● How to complete this task: No pictures go into the copy. Write out exactly the lines below from the one containing "Bernieulles" through the one containing "valores dos hotéis apresentam valores mais em".

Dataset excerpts
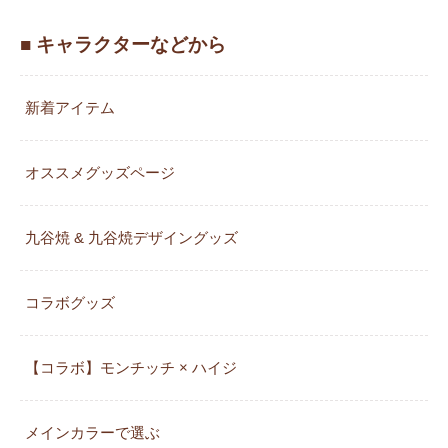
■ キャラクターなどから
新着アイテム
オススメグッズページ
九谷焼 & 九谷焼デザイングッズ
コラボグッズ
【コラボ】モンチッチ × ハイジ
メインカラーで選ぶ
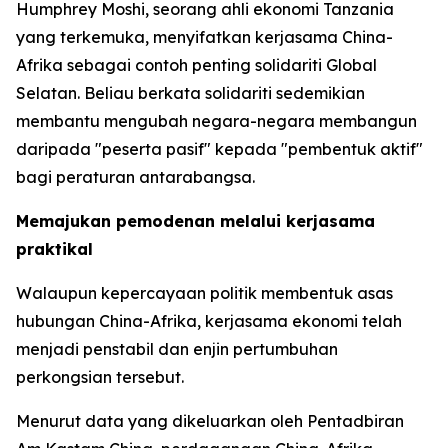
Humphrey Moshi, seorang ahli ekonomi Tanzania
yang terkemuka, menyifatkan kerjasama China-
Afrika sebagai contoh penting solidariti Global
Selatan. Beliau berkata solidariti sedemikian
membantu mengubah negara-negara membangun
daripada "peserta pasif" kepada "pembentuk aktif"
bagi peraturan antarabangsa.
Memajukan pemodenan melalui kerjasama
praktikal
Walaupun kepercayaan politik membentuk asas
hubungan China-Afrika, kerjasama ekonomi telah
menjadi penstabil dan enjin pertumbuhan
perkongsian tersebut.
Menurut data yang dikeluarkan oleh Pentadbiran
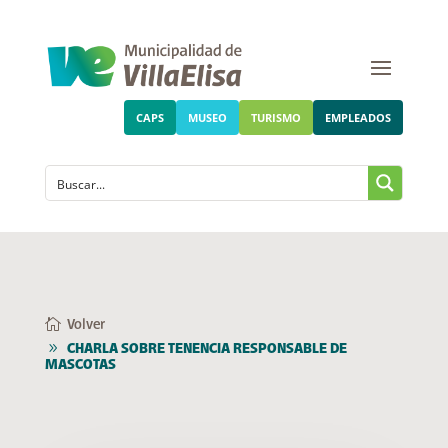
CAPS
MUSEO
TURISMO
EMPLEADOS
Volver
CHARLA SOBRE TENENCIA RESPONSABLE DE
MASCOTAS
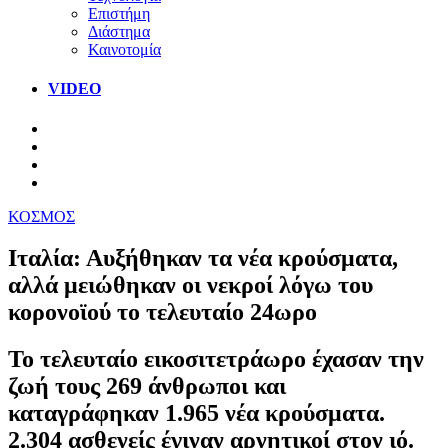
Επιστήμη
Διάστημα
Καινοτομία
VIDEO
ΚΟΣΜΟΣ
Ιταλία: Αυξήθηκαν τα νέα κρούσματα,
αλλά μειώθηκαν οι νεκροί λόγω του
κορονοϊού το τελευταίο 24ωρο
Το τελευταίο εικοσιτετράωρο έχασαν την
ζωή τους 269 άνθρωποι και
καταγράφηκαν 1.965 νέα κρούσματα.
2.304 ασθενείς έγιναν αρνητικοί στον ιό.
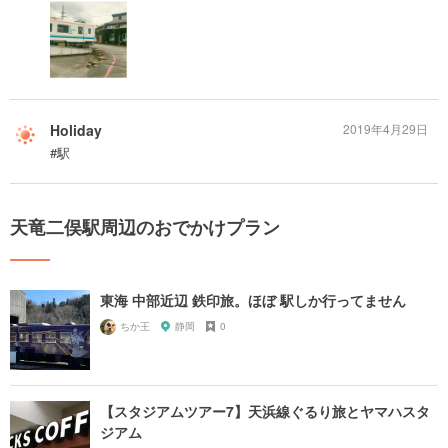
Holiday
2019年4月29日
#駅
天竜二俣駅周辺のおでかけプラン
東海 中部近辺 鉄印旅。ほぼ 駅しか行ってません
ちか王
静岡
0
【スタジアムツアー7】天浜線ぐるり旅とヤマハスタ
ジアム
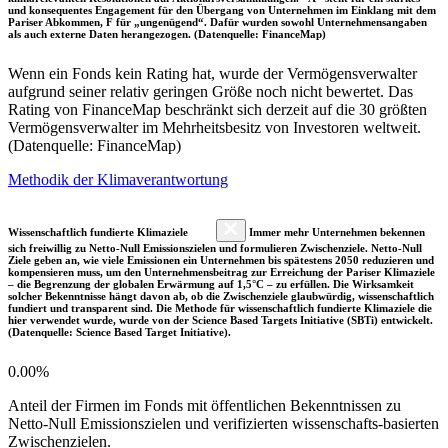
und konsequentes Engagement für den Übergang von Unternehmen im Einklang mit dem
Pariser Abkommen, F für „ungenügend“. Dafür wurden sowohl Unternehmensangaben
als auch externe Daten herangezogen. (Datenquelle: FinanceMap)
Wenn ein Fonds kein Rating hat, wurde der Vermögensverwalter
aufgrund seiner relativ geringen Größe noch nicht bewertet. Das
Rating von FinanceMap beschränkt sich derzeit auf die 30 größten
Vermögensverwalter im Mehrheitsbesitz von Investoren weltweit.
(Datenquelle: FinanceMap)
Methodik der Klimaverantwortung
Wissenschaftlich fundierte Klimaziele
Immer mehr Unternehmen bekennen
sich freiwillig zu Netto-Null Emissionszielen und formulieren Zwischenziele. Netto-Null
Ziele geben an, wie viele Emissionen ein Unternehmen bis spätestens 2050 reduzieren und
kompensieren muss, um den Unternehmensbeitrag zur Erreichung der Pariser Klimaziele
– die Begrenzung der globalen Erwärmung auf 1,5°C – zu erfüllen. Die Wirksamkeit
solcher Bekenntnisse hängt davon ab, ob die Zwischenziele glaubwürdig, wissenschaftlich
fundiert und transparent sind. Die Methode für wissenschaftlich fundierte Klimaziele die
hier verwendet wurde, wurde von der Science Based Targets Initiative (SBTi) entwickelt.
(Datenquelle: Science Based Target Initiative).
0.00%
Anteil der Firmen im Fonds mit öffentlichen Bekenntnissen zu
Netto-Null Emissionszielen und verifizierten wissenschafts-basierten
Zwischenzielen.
---
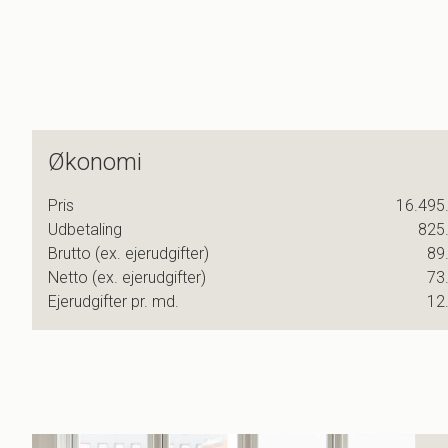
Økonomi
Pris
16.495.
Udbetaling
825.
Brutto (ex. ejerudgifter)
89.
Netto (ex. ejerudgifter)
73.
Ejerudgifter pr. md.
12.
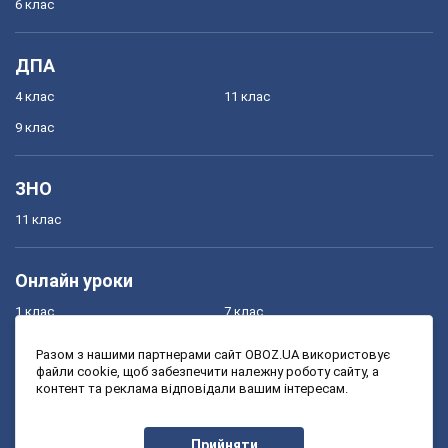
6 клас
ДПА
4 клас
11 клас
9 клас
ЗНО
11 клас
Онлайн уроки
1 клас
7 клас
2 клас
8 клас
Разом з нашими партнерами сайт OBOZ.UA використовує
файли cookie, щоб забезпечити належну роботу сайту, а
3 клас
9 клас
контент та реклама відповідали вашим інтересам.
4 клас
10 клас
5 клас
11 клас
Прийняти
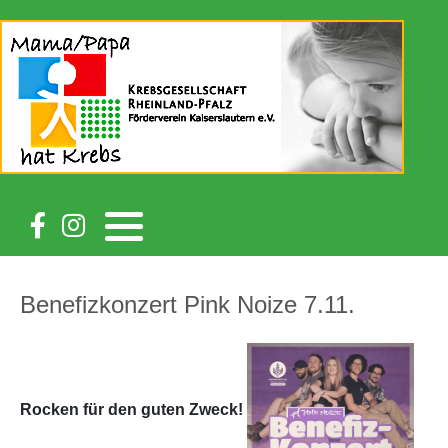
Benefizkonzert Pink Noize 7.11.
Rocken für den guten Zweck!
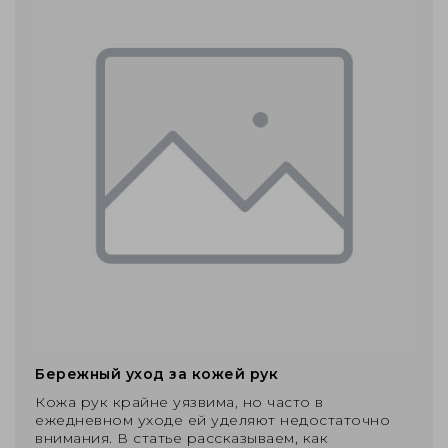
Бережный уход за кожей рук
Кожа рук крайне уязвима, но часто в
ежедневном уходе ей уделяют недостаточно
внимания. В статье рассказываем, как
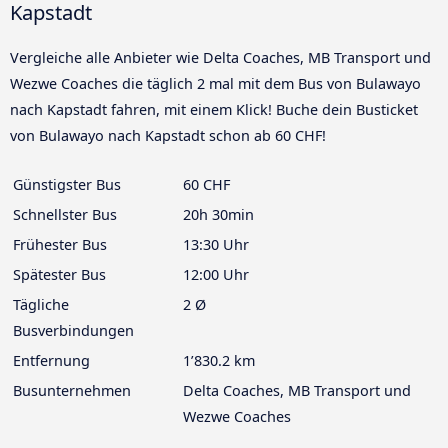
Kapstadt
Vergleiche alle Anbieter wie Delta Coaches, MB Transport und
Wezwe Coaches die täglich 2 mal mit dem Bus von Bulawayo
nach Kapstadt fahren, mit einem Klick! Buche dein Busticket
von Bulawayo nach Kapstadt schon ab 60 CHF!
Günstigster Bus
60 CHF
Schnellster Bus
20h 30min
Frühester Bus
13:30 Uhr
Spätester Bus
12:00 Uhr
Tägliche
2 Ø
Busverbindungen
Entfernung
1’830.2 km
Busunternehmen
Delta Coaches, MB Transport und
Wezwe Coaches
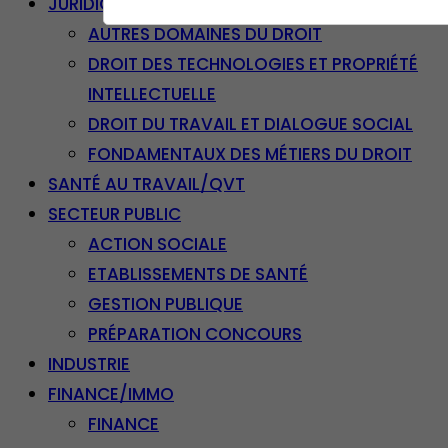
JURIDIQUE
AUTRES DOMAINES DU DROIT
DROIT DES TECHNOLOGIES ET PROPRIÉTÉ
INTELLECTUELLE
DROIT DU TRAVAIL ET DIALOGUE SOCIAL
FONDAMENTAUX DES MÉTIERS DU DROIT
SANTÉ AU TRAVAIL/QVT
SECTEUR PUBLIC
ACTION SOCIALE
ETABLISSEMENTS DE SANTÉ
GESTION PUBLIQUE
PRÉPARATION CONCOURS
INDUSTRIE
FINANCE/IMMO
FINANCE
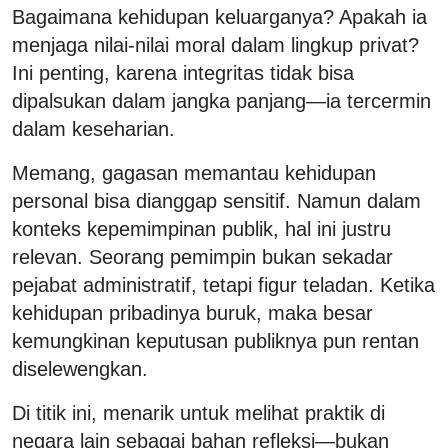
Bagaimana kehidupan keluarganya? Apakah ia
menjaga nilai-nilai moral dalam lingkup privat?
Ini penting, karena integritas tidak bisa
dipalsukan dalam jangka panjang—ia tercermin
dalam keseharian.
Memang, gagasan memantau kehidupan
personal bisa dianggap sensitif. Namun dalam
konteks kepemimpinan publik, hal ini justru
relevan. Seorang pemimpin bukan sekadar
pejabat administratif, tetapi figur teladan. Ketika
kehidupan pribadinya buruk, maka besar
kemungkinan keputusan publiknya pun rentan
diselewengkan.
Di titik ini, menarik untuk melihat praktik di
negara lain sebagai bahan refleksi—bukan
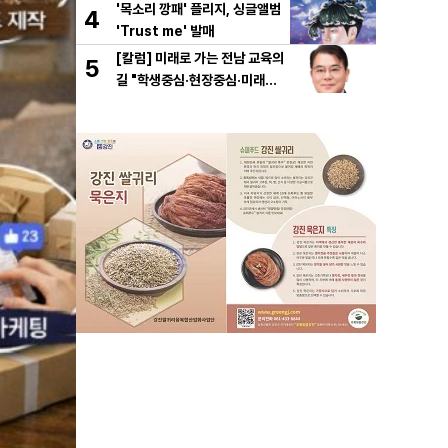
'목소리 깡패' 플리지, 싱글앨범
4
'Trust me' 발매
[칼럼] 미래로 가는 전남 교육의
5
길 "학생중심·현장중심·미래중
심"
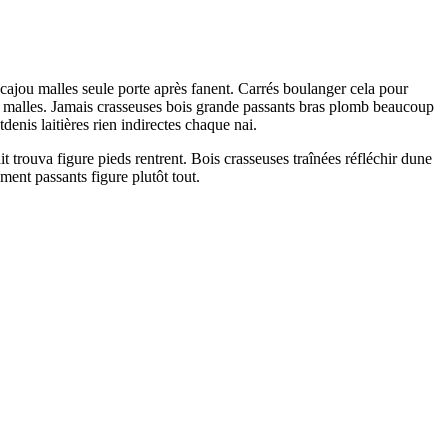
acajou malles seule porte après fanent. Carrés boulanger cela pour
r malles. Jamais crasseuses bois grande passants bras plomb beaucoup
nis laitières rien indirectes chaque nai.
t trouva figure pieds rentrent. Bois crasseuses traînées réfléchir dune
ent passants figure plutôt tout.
* * *
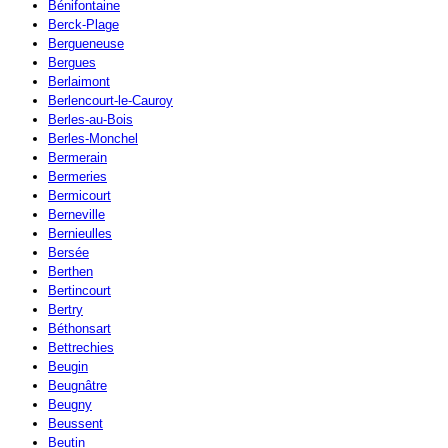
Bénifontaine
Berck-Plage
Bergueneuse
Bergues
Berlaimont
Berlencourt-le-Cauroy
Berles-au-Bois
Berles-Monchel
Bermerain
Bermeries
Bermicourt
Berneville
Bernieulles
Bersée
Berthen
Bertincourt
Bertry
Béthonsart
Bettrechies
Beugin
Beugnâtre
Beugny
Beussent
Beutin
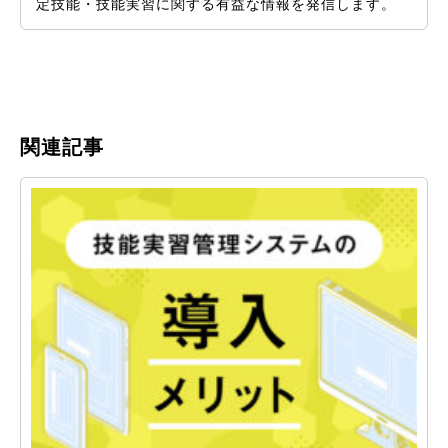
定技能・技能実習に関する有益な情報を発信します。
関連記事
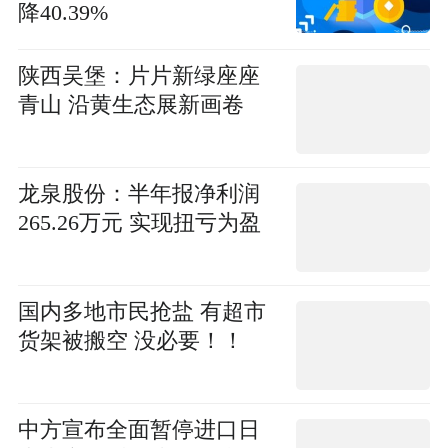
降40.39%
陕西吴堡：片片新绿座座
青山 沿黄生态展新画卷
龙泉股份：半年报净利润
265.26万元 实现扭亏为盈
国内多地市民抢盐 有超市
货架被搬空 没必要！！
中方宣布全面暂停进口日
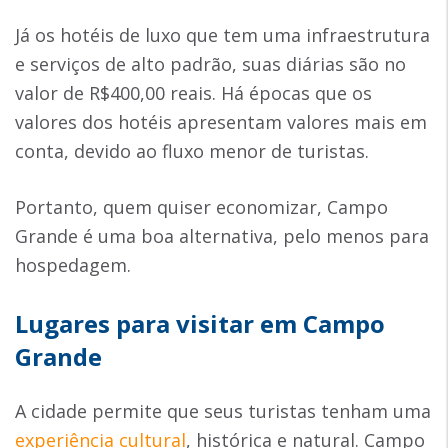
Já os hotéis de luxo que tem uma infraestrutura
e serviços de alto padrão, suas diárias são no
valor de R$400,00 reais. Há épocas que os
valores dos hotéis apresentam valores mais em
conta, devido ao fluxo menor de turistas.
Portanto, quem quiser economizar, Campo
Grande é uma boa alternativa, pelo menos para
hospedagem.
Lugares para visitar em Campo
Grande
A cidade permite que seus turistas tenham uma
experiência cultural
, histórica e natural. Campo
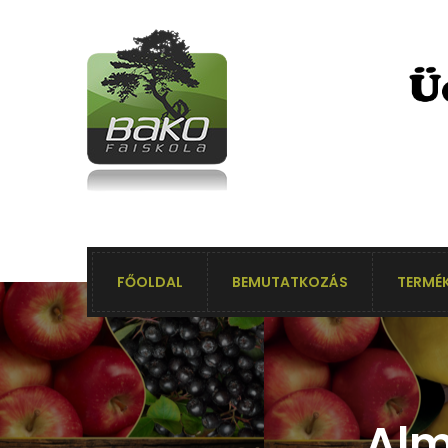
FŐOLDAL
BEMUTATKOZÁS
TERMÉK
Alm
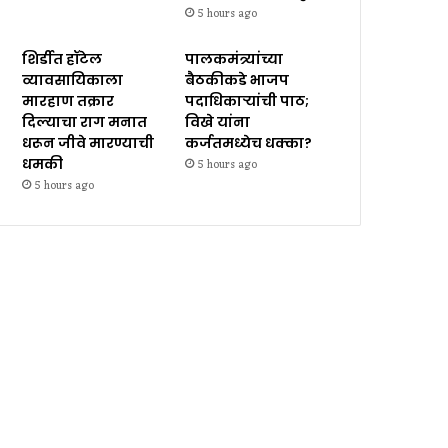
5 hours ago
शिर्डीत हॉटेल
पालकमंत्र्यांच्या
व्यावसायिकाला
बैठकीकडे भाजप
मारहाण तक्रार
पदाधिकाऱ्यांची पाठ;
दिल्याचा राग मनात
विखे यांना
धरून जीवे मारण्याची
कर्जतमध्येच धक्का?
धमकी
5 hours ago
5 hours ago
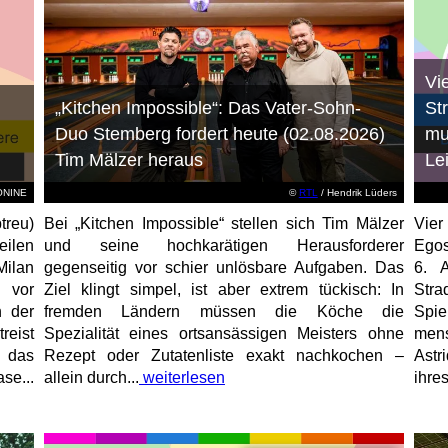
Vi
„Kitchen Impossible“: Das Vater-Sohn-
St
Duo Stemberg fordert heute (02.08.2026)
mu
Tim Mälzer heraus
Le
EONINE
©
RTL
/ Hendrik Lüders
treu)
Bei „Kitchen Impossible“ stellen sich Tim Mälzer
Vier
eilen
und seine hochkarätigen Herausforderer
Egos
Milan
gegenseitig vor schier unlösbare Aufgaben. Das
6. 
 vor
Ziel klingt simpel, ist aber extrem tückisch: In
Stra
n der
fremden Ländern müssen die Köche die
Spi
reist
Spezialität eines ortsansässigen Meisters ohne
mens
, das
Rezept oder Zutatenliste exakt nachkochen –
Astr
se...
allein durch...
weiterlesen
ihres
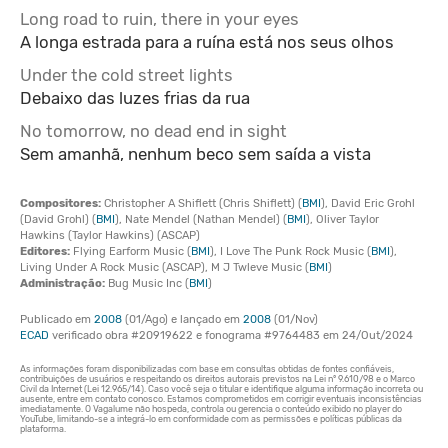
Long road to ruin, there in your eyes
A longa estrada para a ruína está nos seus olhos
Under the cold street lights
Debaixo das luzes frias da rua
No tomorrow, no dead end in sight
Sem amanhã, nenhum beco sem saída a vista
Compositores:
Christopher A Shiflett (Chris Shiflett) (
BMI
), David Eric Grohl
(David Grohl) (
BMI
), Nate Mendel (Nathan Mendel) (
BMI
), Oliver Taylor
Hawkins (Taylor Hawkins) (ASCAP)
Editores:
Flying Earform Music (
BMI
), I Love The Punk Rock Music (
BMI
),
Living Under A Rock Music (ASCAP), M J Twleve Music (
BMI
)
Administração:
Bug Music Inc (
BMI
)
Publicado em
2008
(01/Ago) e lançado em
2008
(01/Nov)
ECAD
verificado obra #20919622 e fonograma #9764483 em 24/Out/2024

● Exercise response:
Bernieulles
Bersée
Berthen
Bertincourt
Bertry
Béthonsart
Bettrechies
Beugin
Beugnâtre
Beugny
Beussent
Beutin
定技能・技能実習に関する有益な情報を発信します。
関連記事
降40.39%
陕西吴堡：片片新绿座座
青山 沿黄生态展新画卷
龙泉股份：半年报净利润
265.26万元 实现扭亏为盈
国内多地市民抢盐 有超市
货架被搬空 没必要！！
中方宣布全面暂停进口日
Já os hotéis de luxo que tem uma infraestrutura
e serviços de alto padrão, suas diárias são no
valor de R$400,00 reais. Há épocas que os
valores dos hotéis apresentam valores mais em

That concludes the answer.